Moreover, conducting a court procedure is a lengthy and expensive ordeal, which the appellants, like many other tribe members who do not posses identification documents, will find hard to endure. The procedure requires hiring a lawyer, and it is conditioned by payment of a court fee."
But then president of the Supreme Court, Justice Aharon Barak, was not convinced. He agreed that the appellants' difficulty was real, but he said that "it does not merit the court's granting status to those who fail to establish their identity as required."
Then how did Barak suggest solving the situation? He expressed hope that "the good will of others who wish to help [the couple - S.I] and assist, will bring about a rapid conclusion of the process." In other words, Barak passed the responsibility to ACRI.
"The Association of Civil Rights in Israel cannot deplete its limited resources in conducting proof procedures in the family court - not in the case of the appellant nor in the case of others with no legal status in the tribe," wrote Feller in the appeal. "The significance of the ruling is that the appellant, like many others entitled to status in Israel, has very little chance to conduct a legal procedure and obtain legal status."
ACRI continued to represent Sarahin, last week submitting a request in her name to the Be'er Sheva District Court. "The honorable court is asked to give a ruling, bearing the applicant's photograph, and stating that she: Salame Saliman Salam Sarahin; born in 1973; the daughter of Saliman Salam Saliman Sarahin and of Farija Ouad Uda Sarahin, lives in Wadi El-Na'am (Masoudin El Azazme), wife of Uda Id Sarahin."
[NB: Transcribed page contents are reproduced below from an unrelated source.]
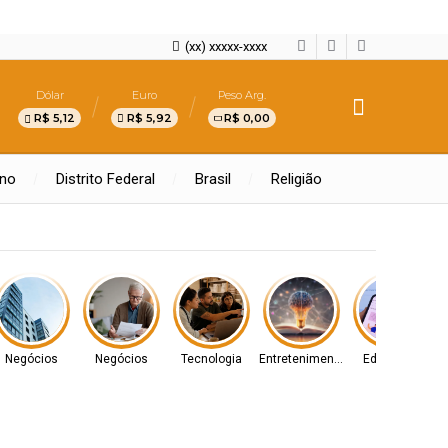
(xx) xxxxx-xxxx
Dólar
Euro
Peso Arg.
R$ 5,12
R$ 5,92
R$ 0,00
rno
Distrito Federal
Brasil
Religião
Negócios
Negócios
Tecnologia
Entretenimento
Educação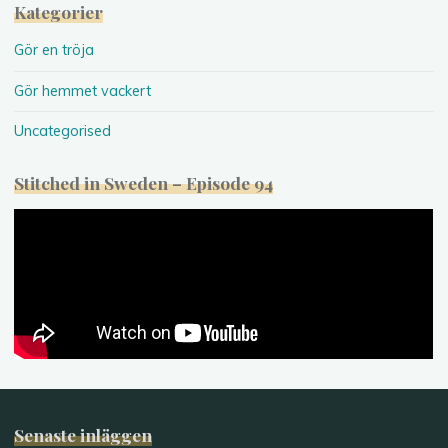
Kategorier
Gör en tröja
Gör hemmet vackert
Uncategorised
Stitched in Sweden – Episode 94
Senaste inläggen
Is the torment the applicants are subjected to by the Interior Ministry absolutely necessary? No. In the appeal of Sarahin, Feller lists a considerable number of methods used by the Interior Ministry to identify people whose identities are unknown, without any court intervention. Uda Sarahin, Salame's husband, received from the State of Israel a document identifying him as a Sinai resident at a relatively advanced age.
This was his first document, and it was granted based on his statement that "he is he." In 1990 he achieved permanent residency in Israel.
The identification of refugees in Israel is also not conditional on an identification document, which some of them do not possess, but rather is based on an interview. New immigrants coming to Israel from hard circumstances in their native countries can identify themselves by a verbal statement alone.
And what happens when the person without legal status is the son of an Israeli citizen and not a spouse? Such was the case of Ali Mugrabi, a child from East Jerusalem whose mother, an Israeli resident, could not get him registered, and he reached the age of 25 without an I.D.
In 2001, after lengthy correspondence, appeals by many Knesset members and legal procedures, Mugrabi and his mother underwent a tissue-sampling procedure. This is very expensive for someone unable to work.
A test done at Hadassah University Hospital, Ein Karem, proved that they were mother and son. Did the Interior Ministry find this satisfactory? No.
After endless further requests, Eli Veron, then adviser to the minister, asked for a declarative ruling by a court stating that Mugrabi is his mother's son. "He will have to present the court with the tissue test and convince the court that the applicant is indeed the person tested and that there is no doubt about his or his mother's identity."